In a chapter on Hamann in The Eighteenth Century Confronts the Gods, Frank Manuel is careful to distinguish Hamann’s views from “the commonplace tradition which explained the wide usage of myths, fables, parables, allegories by the wise rational legislators of antiquity as a utilitarian mechanism necessitated by the poverty of vulgar understanding.” Hamann did not subscribe to any such “twofold philosophy” according to which “the imagery of the Bible” became “a practical limitation required by benighted primitives” (287).
Rather, in Hamann’s words, “All mortal creatures are able to recognize the truth and essence of things only in parables.” Manuel elaborates: “God spoke a pictorial language because that was the only language capable of moving man. Figurative speech was not allegorical and not a disguise; it was the language closest to reality.” Not concrete poetic language but abstraction “inevitably corrupted, demeaned, and degraded” truth.
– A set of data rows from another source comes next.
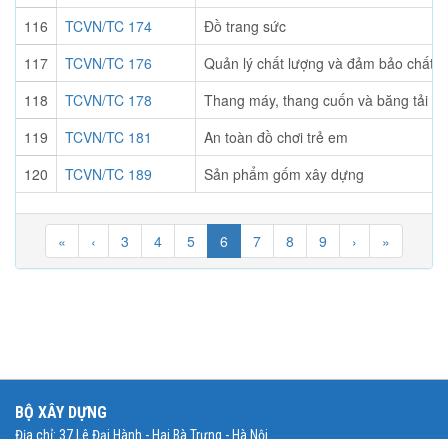
116
TCVN/TC 174
Đồ trang sức
117
TCVN/TC 176
Quản lý chất lượng và đảm bảo chất l
118
TCVN/TC 178
Thang máy, thang cuốn và băng tải ch
119
TCVN/TC 181
An toàn đồ chơi trẻ em
120
TCVN/TC 189
Sản phẩm gốm xây dựng
«
‹
3
4
5
6
7
8
9
›
»
BỘ XÂY DỰNG
Địa chỉ: 37 Lê Đại Hành - Hai Bà Trưng - Hà Nội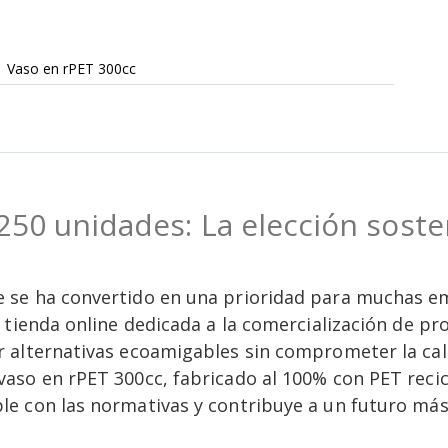
Vaso en rPET 300cc
250 unidades: La elección soste
 se ha convertido en una prioridad para muchas e
 tienda online dedicada a la comercialización de pr
 alternativas ecoamigables sin comprometer la cali
aso en rPET 300cc, fabricado al 100% con PET recic
e con las normativas y contribuye a un futuro más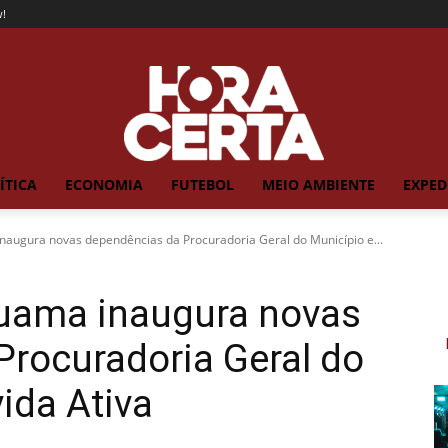
!
ÍTICA
ECONOMIA
FUTEBOL
MEIO AMBIENTE
EXPED
naugura novas dependências da Procuradoria Geral do Município e...
ruama inaugura novas
rocuradoria Geral do
ida Ativa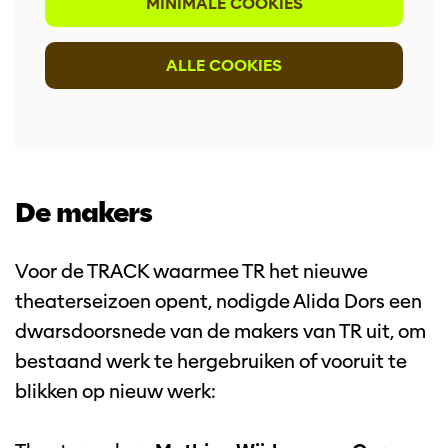
MINIMALE COOKIES
ALLE COOKIES
De makers
Voor de TRACK waarmee TR het nieuwe
theaterseizoen opent, nodigde Alida Dors een
dwarsdoorsnede van de makers van TR uit, om
bestaand werk te hergebruiken of vooruit te
blikken op nieuw werk: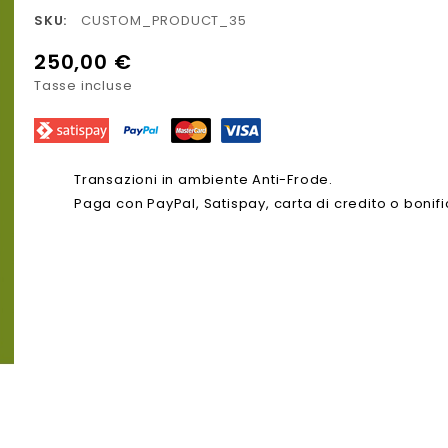
SKU:
CUSTOM_PRODUCT_35
250,00 €
Tasse incluse
Transazioni in ambiente Anti-Frode.
Paga con PayPal, Satispay, carta di credito o bonif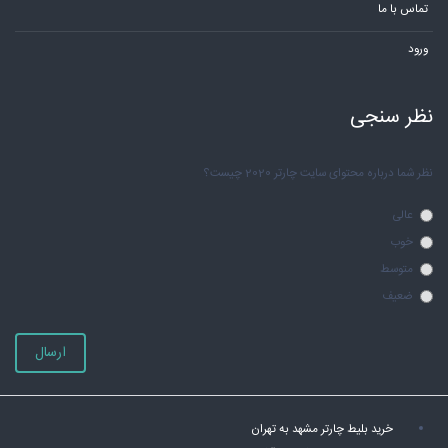
تماس با ما
ورود
نظر سنجی
نظر شما درباره محتوای سایت چارتر 2020 چیست؟
عالی
خوب
متوسط
ضعیف
ارسال
خرید بلیط چارتر مشهد به تهران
Because He speaks as a poet, God speaks universally: “God spoke the living language of man in all its existential fullness and emotive body, not the desiccated jargon of science and philosophy. This was the original revelation, the whole word, neither moral fable nor covert science, but the living word of God made human in passionate speech. The reason of Descartes, Newton, and Leibnitz was not a universal language, as the philosophes in their arrogance supposed, but the private speech of individuals who had to be taught to be understood. The language of man was in the Testament.”